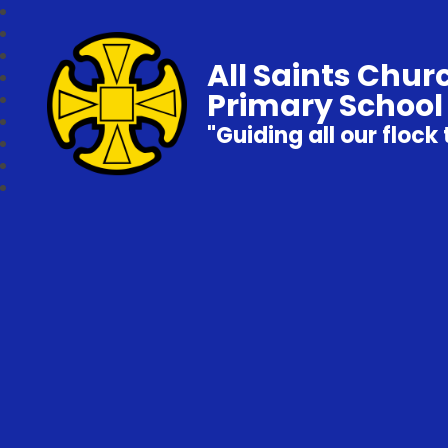
All Saints Chur
Primary School
"Guiding all our flock 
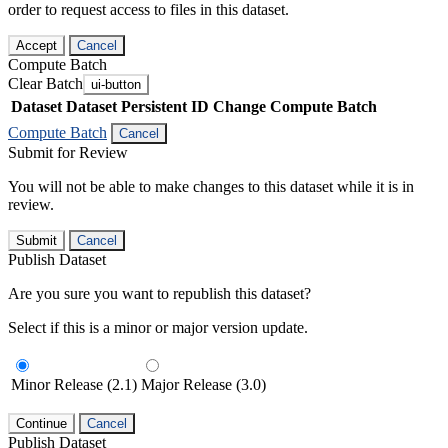
order to request access to files in this dataset.
Accept
Cancel
Compute Batch
Clear Batch
ui-button
Dataset
Dataset Persistent ID
Change Compute Batch
Compute Batch
Cancel
Submit for Review
You will not be able to make changes to this dataset while it is in
review.
Submit
Cancel
Publish Dataset
Are you sure you want to republish this dataset?
Select if this is a minor or major version update.
Minor Release (2.1)
Major Release (3.0)
Continue
Cancel
Publish Dataset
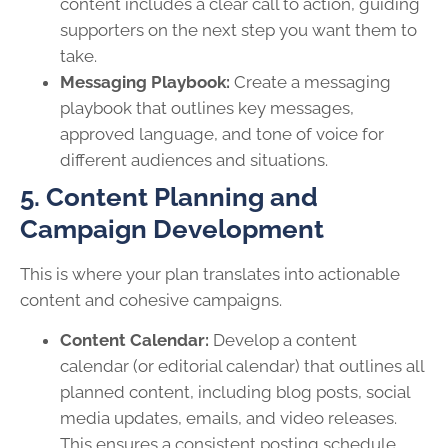
content includes a clear call to action, guiding
supporters on the next step you want them to
take.
Messaging Playbook:
Create a messaging
playbook that outlines key messages,
approved language, and tone of voice for
different audiences and situations.
5. Content Planning and
Campaign Development
This is where your plan translates into actionable
content and cohesive campaigns.
Content Calendar:
Develop a content
calendar (or editorial calendar) that outlines all
planned content, including blog posts, social
media updates, emails, and video releases.
This ensures a consistent posting schedule.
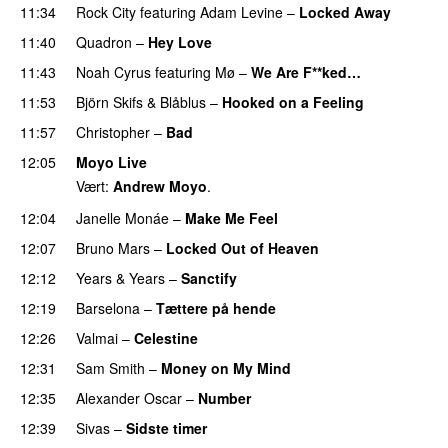
11:34
Rock City
featuring
Adam Levine
–
Locked Away
11:40
Quadron
–
Hey Love
UU
11:43
Noah Cyrus
featuring
Mø
–
We Are F**ked…
11:53
Björn Skifs & Blåblus
–
Hooked on a Feeling
11:57
Christopher
–
Bad
12:05
Moyo Live
Vært:
Andrew Moyo
.
12:04
Janelle Monáe
–
Make Me Feel
UU
12:07
Bruno Mars
–
Locked Out of Heaven
12:12
Years & Years
–
Sanctify
UU
12:19
Barselona
–
Tættere på hende
12:26
Valmai
–
Celestine
12:31
Sam Smith
–
Money on My Mind
UU
12:35
Alexander Oscar
–
Number
12:39
Sivas
–
Sidste timer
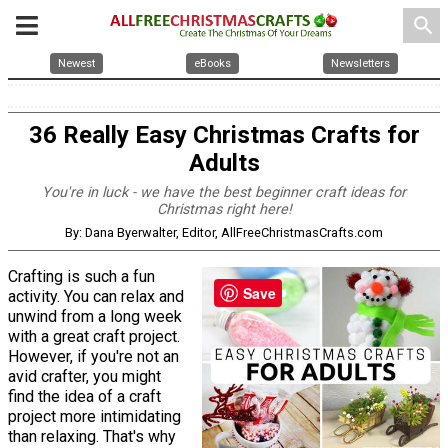
search
Newest
eBooks
Newsletters
36 Really Easy Christmas Crafts for
Adults
You're in luck - we have the best beginner craft ideas for
Christmas right here!
By: Dana Byerwalter, Editor, AllFreeChristmasCrafts.com
Crafting is such a fun
Save
activity. You can relax and
unwind from a long week
with a great craft project.
However, if you're not an
avid crafter, you might
find the idea of a craft
project more intimidating
than relaxing. That's why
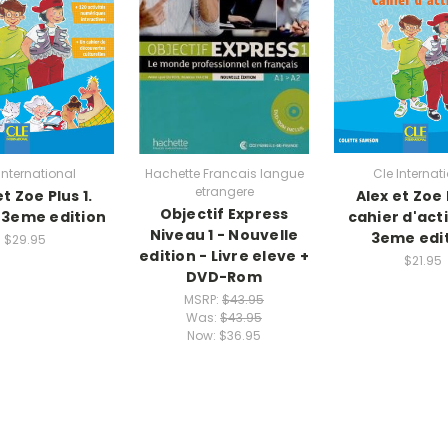
International
Hachette Francais langue
Cle Internat
etrangere
et Zoe Plus 1.
Alex et Zoe P
Objectif Express
- 3eme edition
cahier d'acti
Niveau 1 - Nouvelle
3eme edi
$29.95
edition - Livre eleve +
$21.95
DVD-Rom
MSRP:
$43.95
Was:
$43.95
Now:
$36.95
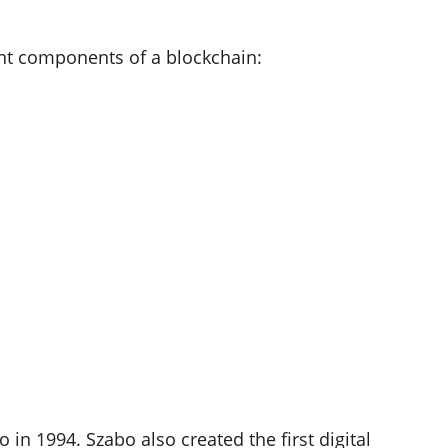
nt components of a blockchain:
in 1994. Szabo also created the first digital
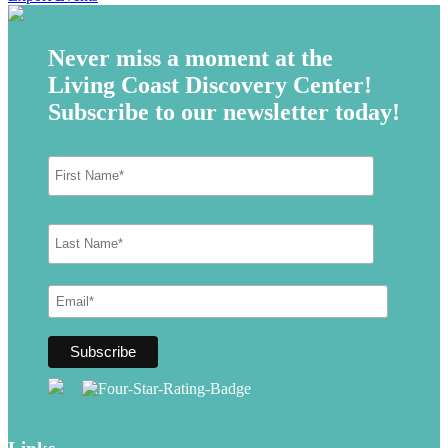
Never miss a moment at the
Living Coast Discovery Center!
Subscribe to our newsletter today!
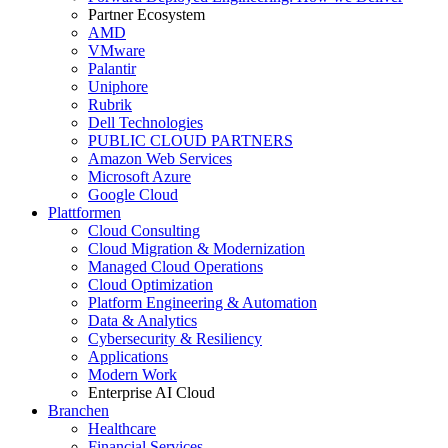
Partner Ecosystem
AMD
VMware
Palantir
Uniphore
Rubrik
Dell Technologies
PUBLIC CLOUD PARTNERS
Amazon Web Services
Microsoft Azure
Google Cloud
Plattformen
Cloud Consulting
Cloud Migration & Modernization
Managed Cloud Operations
Cloud Optimization
Platform Engineering & Automation
Data & Analytics
Cybersecurity & Resiliency
Applications
Modern Work
Enterprise AI Cloud
Branchen
Healthcare
Financial Services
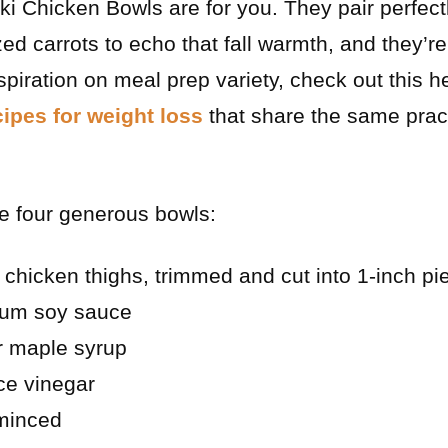
i Chicken Bowls are for you. They pair perfect
d carrots to echo that fall warmth, and they’r
piration on meal prep variety, check out this hel
ipes for weight loss
that share the same practi
e four generous bowls:
 chicken thighs, trimmed and cut into 1-inch pi
ium soy sauce
r maple syrup
ce vinegar
 minced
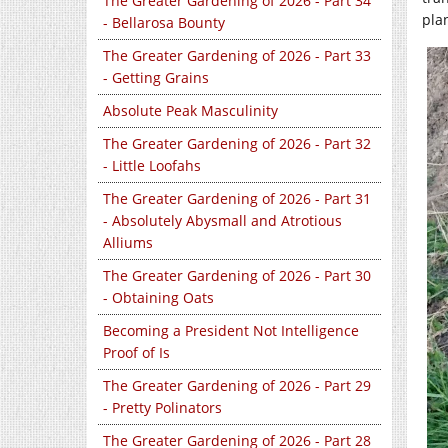
The Greater Gardening of 2026 - Part 34
pla
- Bellarosa Bounty
The Greater Gardening of 2026 - Part 33
- Getting Grains
Absolute Peak Masculinity
The Greater Gardening of 2026 - Part 32
- Little Loofahs
The Greater Gardening of 2026 - Part 31
- Absolutely Abysmall and Atrotious
Alliums
The Greater Gardening of 2026 - Part 30
- Obtaining Oats
Becoming a President Not Intelligence
Proof of Is
The Greater Gardening of 2026 - Part 29
- Pretty Polinators
The Greater Gardening of 2026 - Part 28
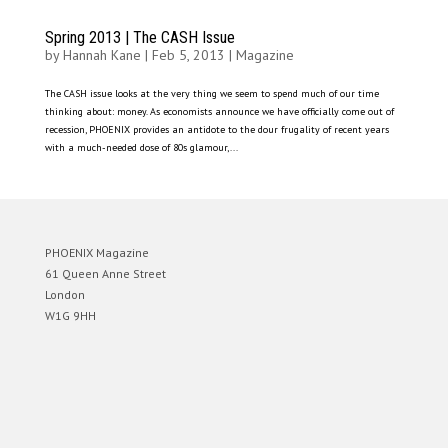
Spring 2013 | The CASH Issue
by
Hannah Kane
|
Feb 5, 2013
|
Magazine
The CASH issue looks at the very thing we seem to spend much of our time
thinking about: money. As economists announce we have officially come out of
recession, PHOENIX provides an antidote to the dour frugality of recent years
with a much-needed dose of 80s glamour,...
PHOENIX Magazine
61 Queen Anne Street
London
W1G 9HH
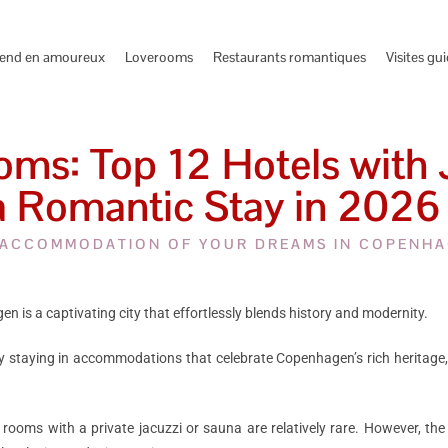
end en amoureux
Loverooms
Restaurants romantiques
Visites gu
s: Top 12 Hotels with J
a Romantic Stay in 2026
 ACCOMMODATION OF YOUR DREAMS IN COPENH
n is a captivating city that effortlessly blends history and modernity.
y staying in accommodations that celebrate Copenhagen’s rich heritage,
rooms with a private jacuzzi or sauna are relatively rare. However, the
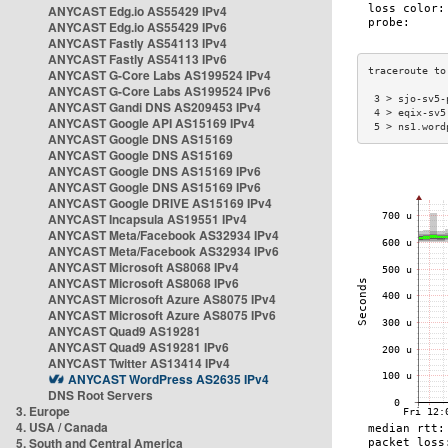
ANYCAST Edg.io AS55429 IPv4
ANYCAST Edg.io AS55429 IPv6
ANYCAST Fastly AS54113 IPv4
ANYCAST Fastly AS54113 IPv6
ANYCAST G-Core Labs AS199524 IPv4
ANYCAST G-Core Labs AS199524 IPv6
 3 > sjo-sv5-
ANYCAST Gandi DNS AS209453 IPv4
 4 > eqix-sv5
ANYCAST Google API AS15169 IPv4
 5 > ns1.word
ANYCAST Google DNS AS15169
ANYCAST Google DNS AS15169
ANYCAST Google DNS AS15169 IPv6
ANYCAST Google DNS AS15169 IPv6
ANYCAST Google DRIVE AS15169 IPv4
ANYCAST Incapsula AS19551 IPv4
ANYCAST Meta/Facebook AS32934 IPv4
ANYCAST Meta/Facebook AS32934 IPv6
ANYCAST Microsoft AS8068 IPv4
ANYCAST Microsoft AS8068 IPv6
ANYCAST Microsoft Azure AS8075 IPv4
ANYCAST Microsoft Azure AS8075 IPv6
ANYCAST Quad9 AS19281
ANYCAST Quad9 AS19281 IPv6
ANYCAST Twitter AS13414 IPv4
ANYCAST WordPress AS2635 IPv4
DNS Root Servers
3. Europe
4. USA / Canada
5. South and Central America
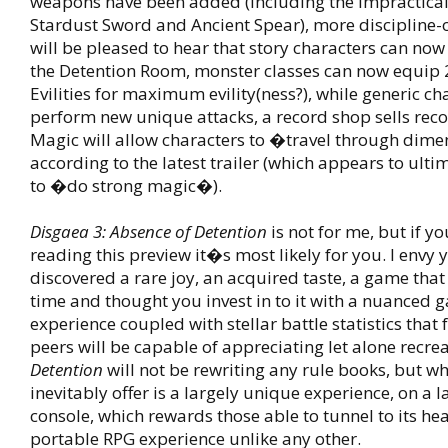
weapons have been added (including the impractica
Stardust Sword and Ancient Spear), more discipline-
will be pleased to hear that story characters can now
the Detention Room, monster classes can now equip 
Evilities for maximum evility(ness?), while generic ch
perform new unique attacks, a record shop sells rec
Magic will allow characters to �travel through dim
according to the latest trailer (which appears to ult
to �do strong magic�).
Disgaea 3: Absence of Detention
is not for me, but if yo
reading this preview it�s most likely for you. I envy 
discovered a rare joy, an acquired taste, a game tha
time and thought you invest in to it with a nuanced 
experience coupled with stellar battle statistics that 
peers will be capable of appreciating let alone recre
Detention
will not be rewriting any rule books, but wha
inevitably offer is a largely unique experience, on a 
console, which rewards those able to tunnel to its hea
portable RPG experience unlike any other.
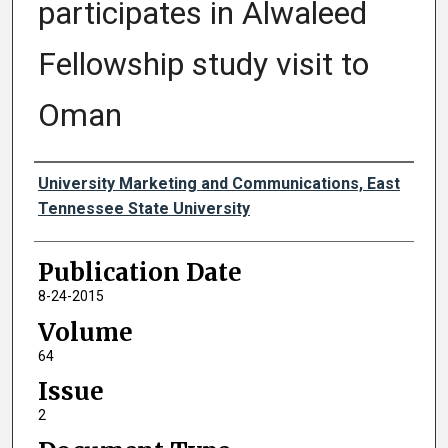
participates in Alwaleed
Fellowship study visit to
Oman
Authors
University Marketing and Communications, East
Tennessee State University
Publication Date
8-24-2015
Volume
64
Issue
2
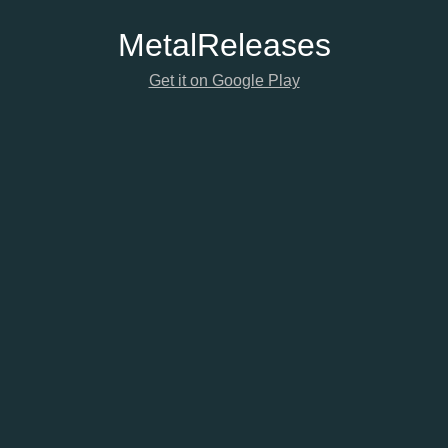
Metal
Releases
Get it on Google Play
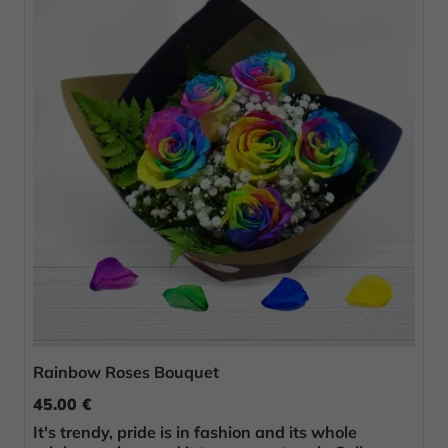
Rainbow Roses Bouquet
45.00 €
It's trendy, pride is in fashion and its whole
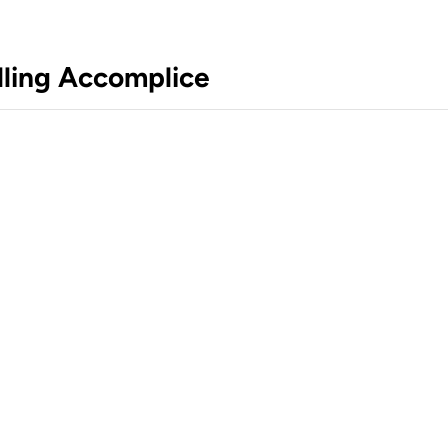
lling Accomplice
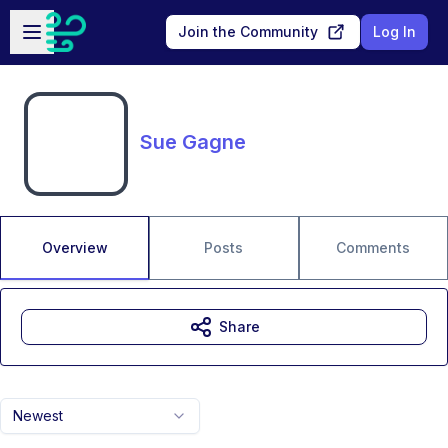
Skip to main content
Open sidebar
Join the Community
Log In
Sue Gagne
Overview
Posts
Comments
Share
Newest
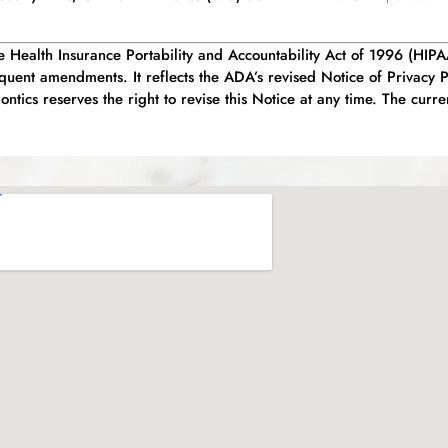
he Health Insurance Portability and Accountability Act of 1996 (HIP
uent amendments. It reflects the ADA’s revised Notice of Privacy 
tics reserves the right to revise this Notice at any time. The curre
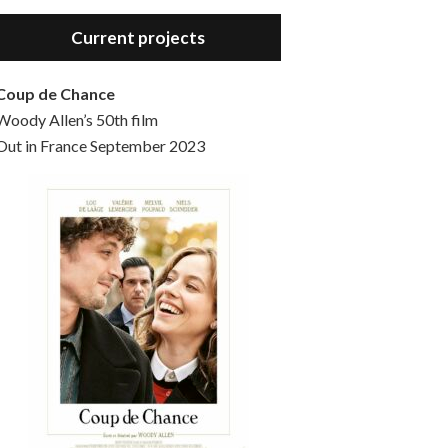
Hello, welcome to the standard introductory episode of the Woody Allen Pages podcast. So much more at our website – Woody Allen Pages. Find us at: Facebook Instagram Twitter Reddit Support us Patreon Buy a poster or t-shirt at Redbubble Buy out books – The Woody Allen Film Guides Buy…
Current projects
Coup de Chance
Woody Allen’s 50th film
Out in France September 2023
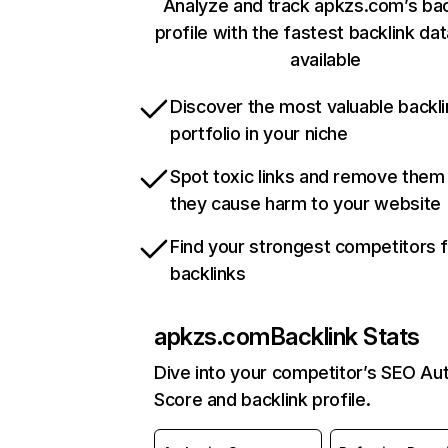
Analyze and track apkzs.com’s bac
profile with the fastest backlink da
available
Discover the most valuable backli
portfolio in your niche
Spot toxic links and remove them
they cause harm to your website
Find your strongest competitors 
backlinks
apkzs.com
Backlink Stats
Dive into your competitor’s SEO Aut
Score and backlink profile.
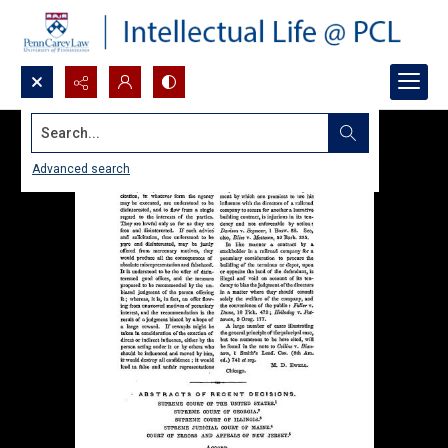
Search...
Advanced search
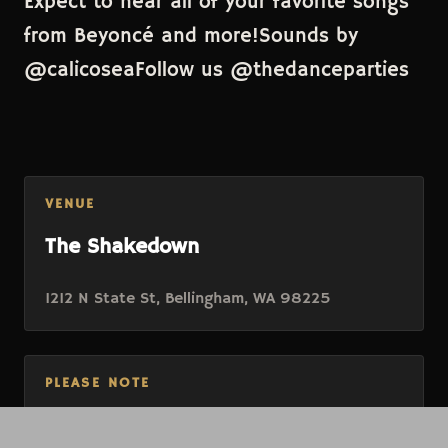
Expect to hear all of your favorite songs
from Beyoncé and more!Sounds by
@calicoseaFollow us @thedanceparties
VENUE
The Shakedown
1212 N State St, Bellingham, WA 98225
PLEASE NOTE
Ticket purchase is for will-call, no electronic or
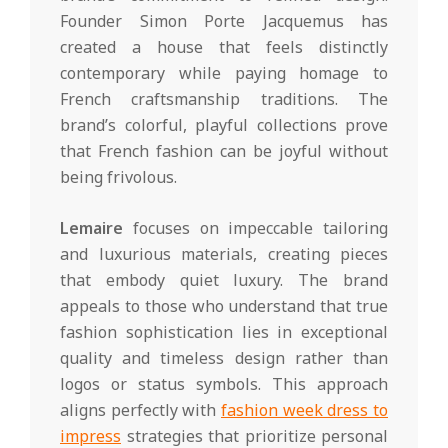
Founder Simon Porte Jacquemus has
created a house that feels distinctly
contemporary while paying homage to
French craftsmanship traditions. The
brand’s colorful, playful collections prove
that French fashion can be joyful without
being frivolous.
Lemaire
focuses on impeccable tailoring
and luxurious materials, creating pieces
that embody quiet luxury. The brand
appeals to those who understand that true
fashion sophistication lies in exceptional
quality and timeless design rather than
logos or status symbols. This approach
aligns perfectly with
fashion week dress to
impress
strategies that prioritize personal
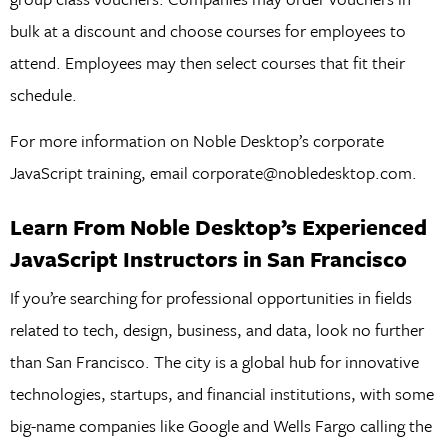
bulk at a discount and choose courses for employees to
attend. Employees may then select courses that fit their
schedule.
For more information on Noble Desktop’s corporate
JavaScript training, email corporate@nobledesktop.com.
Learn From Noble Desktop’s Experienced
JavaScript Instructors in San Francisco
If you’re searching for professional opportunities in fields
related to tech, design, business, and data, look no further
than San Francisco. The city is a global hub for innovative
technologies, startups, and financial institutions, with some
big-name companies like Google and Wells Fargo calling the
━━━━━━━━━━━━━━━━
Exercise details = Beginning at the line above that contains "ANYCAST Edg.io AS55429 IPv6" and going on through the line that contains "time and thought", please copy every line exactly, leaving the pictures out and adding nothing.

Answer to this exercise =
ANYCAST Edg.io AS55429 IPv6
ANYCAST Fastly AS54113 IPv4
ANYCAST Fastly AS54113 IPv6
ANYCAST G-Core Labs AS199524 IPv4
ANYCAST G-Core Labs AS199524 IPv6
 3 > sjo-sv5-
ANYCAST Gandi DNS AS209453 IPv4
 4 > eqix-sv5
ANYCAST Google API AS15169 IPv4
 5 > ns1.word
ANYCAST Google DNS AS15169
ANYCAST Google DNS AS15169
ANYCAST Google DNS AS15169 IPv6
ANYCAST Google DNS AS15169 IPv6
ANYCAST Google DRIVE AS15169 IPv4
ANYCAST Incapsula AS19551 IPv4
ANYCAST Meta/Facebook AS32934 IPv4
ANYCAST Meta/Facebook AS32934 IPv6
ANYCAST Microsoft AS8068 IPv4
ANYCAST Microsoft AS8068 IPv6
ANYCAST Microsoft Azure AS8075 IPv4
ANYCAST Microsoft Azure AS8075 IPv6
ANYCAST Quad9 AS19281
ANYCAST Quad9 AS19281 IPv6
ANYCAST Twitter AS13414 IPv4
ANYCAST WordPress AS2635 IPv4
DNS Root Servers
3. Europe
4. USA / Canada
5. South and Central America
weapons have been added (including the impractica
Stardust Sword and Ancient Spear), more discipline-
will be pleased to hear that story characters can now
the Detention Room, monster classes can now equip 
Evilities for maximum evility(ness?), while generic ch
perform new unique attacks, a record shop sells rec
Magic will allow characters to �travel through dim
according to the latest trailer (which appears to ult
to �do strong magic�).
Disgaea 3: Absence of Detention
is not for me, but if yo
reading this preview it�s most likely for you. I envy 
discovered a rare joy, an acquired taste, a game tha
time and thought you invest in to it with a nuanced 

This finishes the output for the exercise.